About

Michael Gale

Lachlan & Indy's Dad. Brisbane, Australia.


I am Michael Gale - Lachlan and Indy's dad. That is the whole introduction, and it is the one I am most comfortable with.

There are other titles available. I have collected a fair number over the years and still hold a few, but I have never been easy with leading on them. A person introduced by their titles arrives pre-explained - and most of what this site argues is that nobody should. The roles will turn up in these pages where they carry weight. They do not need to stand at the front door.

My life has moved through boardrooms, triathlon seasons (a love, not a label), disability systems, school governance, family care, public bureaucracy, and the private work of trying to understand why people become who they become.

The Human Algorithm is where those threads meet.

Why this project

I have lived inside enough systems - corporate, financial, educational, medical, bureaucratic - to know them from several angles at once: as someone who operated them, someone who survived them, someone who benefited from them, and someone who has watched them fail the people I love most.

My son is a high-support, non-speaking autistic child. Walking beside him through the disability and education systems of this country has been the most demanding education of my life. It taught me, more thoroughly than any book, that the explanations we are offered for human struggle are usually too small - and that the smallness is not an accident. Individual explanations are cheaper than structural ones.

My own late autism diagnosis reframed forty-odd years of history in a single afternoon.
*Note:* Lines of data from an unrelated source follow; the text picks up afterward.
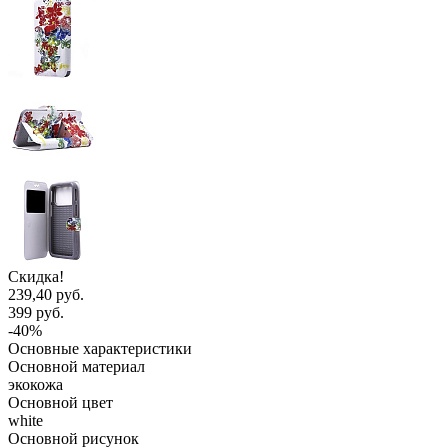
Скидка!
239,40 руб.
399 руб.
-40%
Основные характеристики
Основной материал
экокожа
Основной цвет
white
Основной рисунок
Things I had filed under personal failure turned out to be the predictable output of a particular nervous system meeting particular environments. That experience is not the project. But it is part of why the project exists: I know, from the inside, what it is to mistake a patterned outcome for a personal defect.

Where the work points

This work is grounded in lived experience, but it aims outward - toward systems, responsibility, institutions, and repair. I am not interested in confession for its own sake, and this is not a recovery story. The personal material appears here only when it carries weight the abstract argument cannot.

I am not building an audience for its own sake either. I am trying to build a durable intellectual and civic base: a place to think in public, write submissions worth reading, support advocacy worth doing, and develop an argument over years rather than news cycles.